The CEO of Trisura’s US business is confident momentum will continue after a strong fourth quarter drove the hybrid fronting platform to reach C$1bn ($787mn) in gross premiums written (GPW) in 2021, accounting for 64 percent of its Canadian parent’s total premiums.

Trisura

In the fourth quarter of 2021, Trisura’s US GPW grew by 39.2 percent to C$293.2mn while fee income grew by 41.2 percent to C$11.9mn.

For the year, US GPW grew by 54.4 percent to C$1.0bn and fee income grew by 76.6 percent to C$43.0mn. The company said the premium growth demonstrated “sustained growth and continued expansion of our hybrid fronting model”.

Trisura’s GPW, fee income earned and programs bound in US

This contributed to improved net income from the US of C$6.8mn in the quarter, an increase of 19.4 percent. For the year, US net income was C$27.2mn, up 65.8 percent, resulting in a 14.0 percent return on equity for the division despite an increase in the capital base.

Michael Beasley, president and CEO of Trisura’s US operations, commented that success in onboarding programs and the maturation of existing partnerships drove the benchmark C$1bn of premium in 2021. 

Michael Beasley PQ

“A new excess and surplus balance sheet, an increase to AM Best Size IX rating, and admitted capabilities give us confidence for the years ahead,” he told Program Manager. “We continue to focus on a participatory fronting model with 5-15 percent risk positions, and a data-driven approach.”

Beasley added: “The pipeline for 2022 is robust, with momentum continuing in E&S lines where we continue to take advantage of tightening rates and look to expand further into niche casualty segments. We are observing admitted opportunities as states start to approve rate increases and remain optimistic for the future.”

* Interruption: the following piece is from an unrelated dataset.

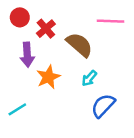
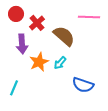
cyan arrow: (89, 78) -> (60, 63), moved
blue semicircle: (103, 106) -> (83, 85), turned -115
cyan line: (17, 109) -> (14, 88), turned -35

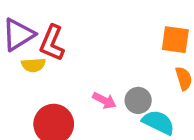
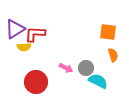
red L-shape: (52, 43) -> (35, 34), turned 70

Number of programs up 29% in 2021

The US premium in 2021 was across 62 programs, compared with C$647.2mn of premium across 48 programs in 2020 and C$263.9mn across 29 programs in 2019.  

Trisura in the US operates as a hybrid fronting business that works with distribution partners and cedes the majority of risk to reinsurance markets.

Trisura’s US gross premiums written 2021

US fronting operations retained 10.9 percent of GPW in the quarter, up from 8.4 percent in Q4 2020, while for the full year they retained 8.7 percent of GPW, up from 6.8 percent in 2020, inclusive of premiums ceded to its reinsurance operations. 

In the fourth quarter of 2021 Trisura launched Bricktown Specialty Insurance Company, a companion E&S balance sheet to support growth of its hybrid fronting platform.

Trisura US now has three insurance carriers, with Bricktown Specialty joining specialty carrier Trisura Specialty Insurance Company and admitted carrier Trisura Insurance Company. 

In its annual report, Trisura noted it wrote C$62mn in US admitted premium in 2021 despite the current market driving opportunities to the E&S space.

“As the market normalises, we expect to see increased submission volume in the admitted space,” Trisura president and CEO David Clare commented in the annual report.

For its overall business, Trisura – which operates in the surety, risk solutions, corporate insurance, fronting and reinsurance segments – reported adjusted earnings per share of C$0.31 for the quarter, compared with C$0.24 for the prior period, and C$1.47 for the full year, compared with $0.84 in 2020.

Toronto-based Trisura reported that its overall GPW grew 54.3 percent in Q4 2021 to C$484.7mn, and 68.7 percent for the full year to C$1.56bn. 

GPW in Canada increased by 84.9 percent in Q4 2021 to C$191.4mn and 102.1 percent for the full year to C$564.0mn.